Monday, June 12, 2006

More Wiki than Geeky

Yochai's Benckler new Wealth of Networks, which is causing a veritable hail of interest, has, suprise, suprise a wiki.

And there are some very interesting links to commentary on the issue of wikis and the peer production method at Ray Corrigan's excellent blog.

This is a placeholder for my summer reading, natch; but it's also a chance for me to repeat my favourite IT law joke wot I thought up, as adapted freely from Sellar and Yeatman's fabulous 1066 And All That.

Students with a classical background , having finally managed to decipher their lecture notes,sometimes look up at their IT law profesors and say "Veni, vidi, vici!"* At which their law professors run away, thinking they have been (correctly) called Weeny, Weedy and Weaky, and this knew they had All been divided into Three Parts (like Gaul).
Only nowadays the ignorant non Latin loving profs think the students are just criticising their class Wiki!

Which is also a good place to plug my blue-skies cutting-edge and any other adjective you care to call it workshop on IT law and associated topics, GikII, to be held in Edinburgh on 5th September . Abstract deadline extended to June 30th, subsidy available for travel and accomodation and we already have papers on everything from digital property and virtual worlds governance to entropy in IT law and technophobia in Lord of the Rings!

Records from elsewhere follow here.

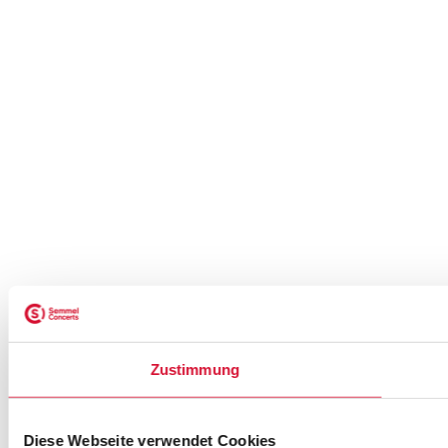
Zustimmung
Diese Webseite verwendet Cookies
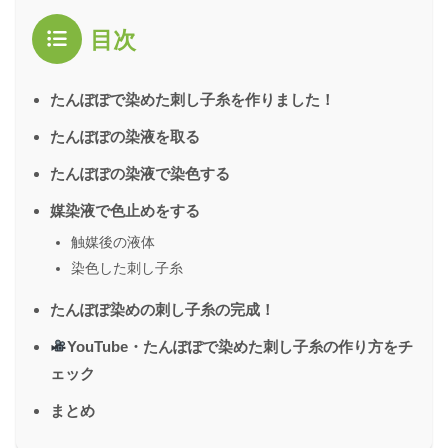
目次
たんぽぽで染めた刺し子糸を作りました！
たんぽぽの染液を取る
たんぽぽの染液で染色する
媒染液で色止めをする
触媒後の液体
染色した刺し子糸
たんぽぽ染めの刺し子糸の完成！
YouTube・たんぽぽで染めた刺し子糸の作り方をチ
ェック
まとめ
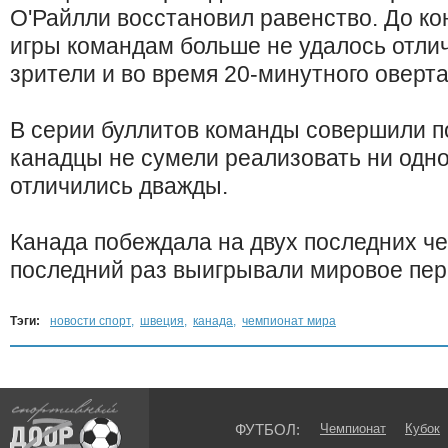
О'Райлли восстановил равенство. До ко
игры командам больше не удалось отлич
зрители и во время 20-минутного оверт
В серии буллитов команды совершили п
канадцы не сумели реализовать ни одн
отличились дважды.
Канада побеждала на двух последних ч
последний раз выигрывали мировое перв
Тэги:
новости спорт
,
швеция
,
канада
,
чемпионат мира
ФУТБОЛ:
Чемпионат
Кубок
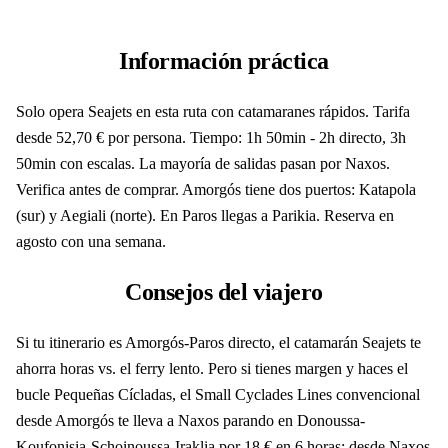
Información práctica
Solo opera Seajets en esta ruta con catamaranes rápidos. Tarifa
desde 52,70 € por persona. Tiempo: 1h 50min - 2h directo, 3h
50min con escalas. La mayoría de salidas pasan por Naxos.
Verifica antes de comprar. Amorgós tiene dos puertos: Katapola
(sur) y Aegiali (norte). En Paros llegas a Parikia. Reserva en
agosto con una semana.
Consejos del viajero
Si tu itinerario es Amorgós-Paros directo, el catamarán Seajets te
ahorra horas vs. el ferry lento. Pero si tienes margen y haces el
bucle Pequeñas Cícladas, el Small Cyclades Lines convencional
desde Amorgós te lleva a Naxos parando en Donoussa-
Koufonisia-Schoinoussa-Iraklia por 18 € en 6 horas; desde Naxos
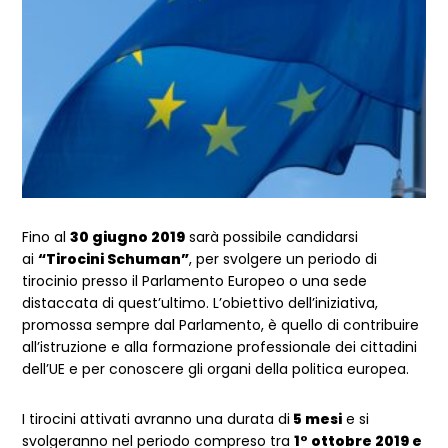
Fino al
30 giugno 2019
sarà possibile candidarsi
ai
“Tirocini Schuman”
, per svolgere un periodo di
tirocinio presso il Parlamento Europeo o una sede
distaccata di quest’ultimo. L’obiettivo dell’iniziativa,
promossa sempre dal Parlamento, è quello di contribuire
all’istruzione e alla formazione professionale dei cittadini
dell’UE e per conoscere gli organi della politica europea.
I tirocini attivati avranno una durata di
5 mesi
e si
svolgeranno nel periodo compreso tra
1° ottobre 2019 e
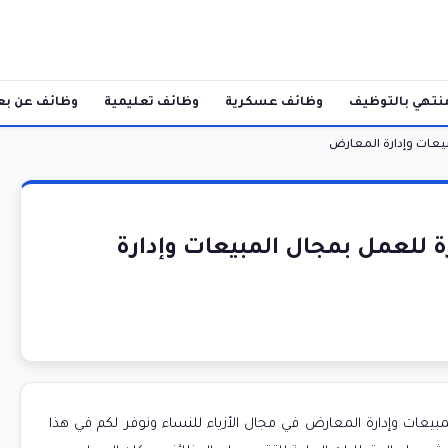
نتهي بالتوظيف
وظائف عسكرية
وظائف تعليمية
وظائف عن بع
يعات وإدارة المعارض
للعمل بمجال المبيعات وإدارة
عات وإدارة المعارض في مجال الأزياء للنساء ونوفر لكم في هذا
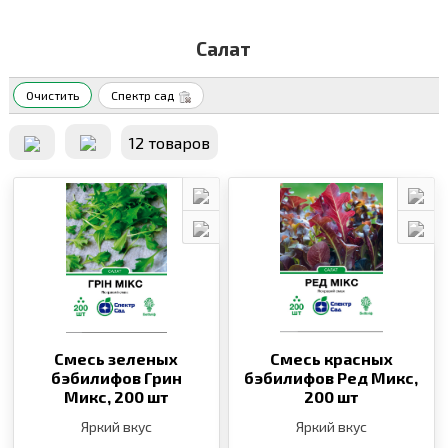
Салат
Очистить
Спектр сад
12 товаров
Смесь зеленых
Смесь красных
бэбилифов Грин
бэбилифов Ред Микс,
Микс,
200 шт
200 шт
Яркий вкус
Яркий вкус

* For Classicophobes, I came, I saw, I conquered! in Latin, as Julius Caesar is reported to have cried on conquering Britain (er, or somewhere else - see comment below..).

1 comment:

Steve said...

The "veni, vidi, vici" message was a bit later than Caesar's abortive raids on Britain - I think it was either after he'd sorted out the pro-Pompey remnant in the eastern mediterranean, or when he defeated the king of Pontus (Mithridates, Pharneses?